● PROBLEM TO WORK ON:
Where a line below includes the word "Mitarbeiter", copy that line.

● Data excerpts:
※
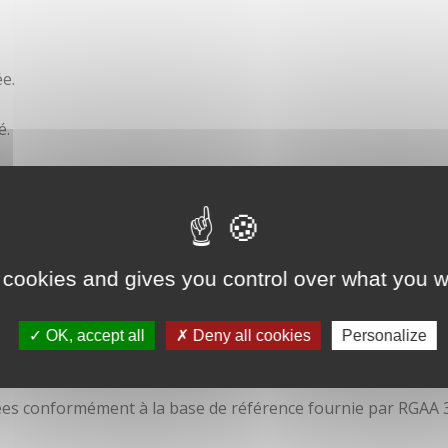
e.
é.
ité
 cookies and gives you control over what you w
OK, accept all
Deny all cookies
Personalize
isées conformément à la base de référence fournie par RGAA 3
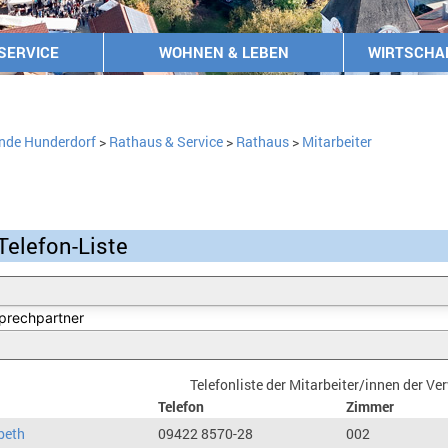
SERVICE
WOHNEN & LEBEN
WIRTSCHA
nde Hunderdorf
>
Rathaus & Service
>
Rathaus
>
Mitarbeiter
Telefon-Liste
Telefonliste der Mitarbeiter/innen der V
Telefon
Zimmer
beth
09422 8570-28
002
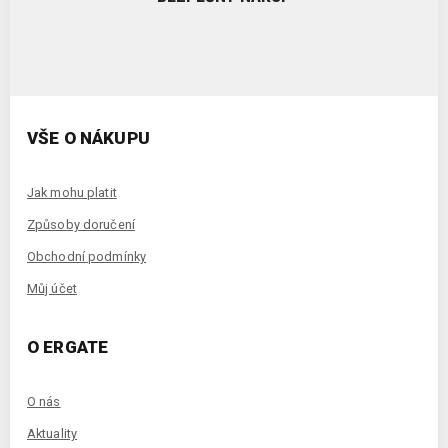
VŠE O NÁKUPU
Jak mohu platit
Způsoby doručení
Obchodní podmínky
Můj účet
O ERGATE
O nás
Aktuality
※
● EXERCISE RESULT:
Mitarbeiter
Telefonliste der Mitarbeiter/innen der V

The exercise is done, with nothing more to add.